96. İncelenen başvuruda S.E.nin ölüm sebebinin tespit
edilememesinin otopsi sırasında örnek alınmamış olmasından kaynaklandığı
olgusunun kamu otoritelerinin yükümlülüklerinin ihlali anlamına gelip
gelmeyeceğinin İdare Mahkemesince değerlendirilmemiş olması ve tam yargı davasının
yaşam hakkının gerektirdiği özenle ve makul sürede tamamlanmaması nedenleriyle
yaşam hakkının usul boyutunun ihlal edildiği sonucuna ulaşılmıştır. Buna göre
ihlalin adli makamların uygulama ve kararlarından kaynaklandığı
anlaşılmaktadır.
97.Bu durumda, otopsiden örnek alınmamış olması sebebiyle ölüm
nedeninin tespit edilmesinin yeniden yapılacak bir yargılamayla mümkün
olamayacağı gerçeği karşısında yeniden yargılama yapılmasında hukuki yarar
görülmemiştir. Öte yandan somut olayda ihlalin tespit edilmesinin
başvurucuların uğradığı zararların giderilmesi bakımından yetersiz kalacağı
açıktır. Dolayısıyla eski hâle getirme
kuralı çerçevesinde ihlalin bütün sonuçlarıyla ortadan kaldırılabilmesi için
yaşam hakkının usul boyutunun ihlali nedeniyle yalnızca ihlal tespitiyle
giderilemeyecek olan manevi zararları karşılığında başvuruculara müştereken net
40.000 TL manevi tazminat ödenmesine karar verilmesi gerekir.

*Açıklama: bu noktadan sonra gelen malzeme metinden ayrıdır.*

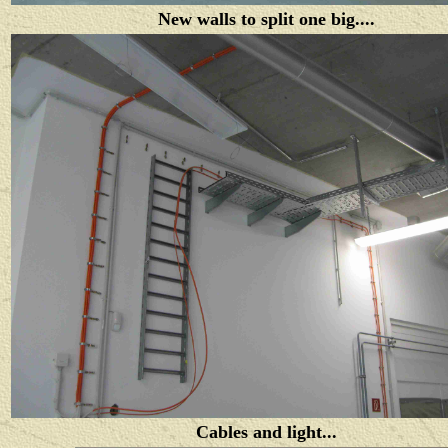
New walls to split one big....
Cables and light...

98. Anayasa Mahkemesinin maddi tazminata hükmedebilmesi için
başvurucunun uğradığını iddia ettiği maddi zarar ile tespit edilen ihlal
arasında illiyet bağı bulunmalıdır. Başvurucuların bu konuda herhangi bir belge
sunmamış olması nedeniyle maddi tazminat taleplerinin reddine karar verilmesi
gerekir.
99. Dosyadaki belgelerden tespit edilen 239,50 TL harç ve 3.000
TL vekâlet ücretinden oluşan toplam 3.239,50 TL yargılama giderinin
başvuruculara müştereken ödenmesine karar verilmesi gerekir.
VI. HÜKÜM
Açıklanan gerekçelerle;
A. Yaşam hakkının usul boyutunun ihlal edildiğine ilişkin
iddianın KABUL EDİLEBİLİR OLDUĞUNA,
B. Anayasa’nın 17. maddesinde güvence altına alınan yaşam
hakkının usul boyutunun İHLAL EDİLDİĞİNE,
C. Yaşam hakkının usul boyutunun ihlal edilmesi nedeniyle net
40.000 TL manevi tazminatın başvuruculara MÜŞTEREKEN ÖDENMESİNE, tazminata
ilişkin diğer taleplerin REDDİNE,
D. 239,50 TL harç ve 3.000 TL vekâlet ücretinden oluşan toplam
3.239,50 TL yargılama giderinin BAŞVURUCULARA MÜŞTEREKEN ÖDENMESİNE,
E. Ödemelerin, kararın tebliğini takiben başvurucuların Hazine
ve Maliye Bakanlığına başvuru tarihinden itibaren dört ay içinde yapılmasına,
ödemede gecikme olması hâlinde bu sürenin sona erdiği tarihten ödeme tarihine
kadar geçen süre için yasal FAİZ UYGULANMASINA,
F. Kararın bir örneğinin Adalet Bakanlığına GÖNDERİLMESİNE
9/1/2020 tarihinde OYBİRLİĞİYLE karar verildi.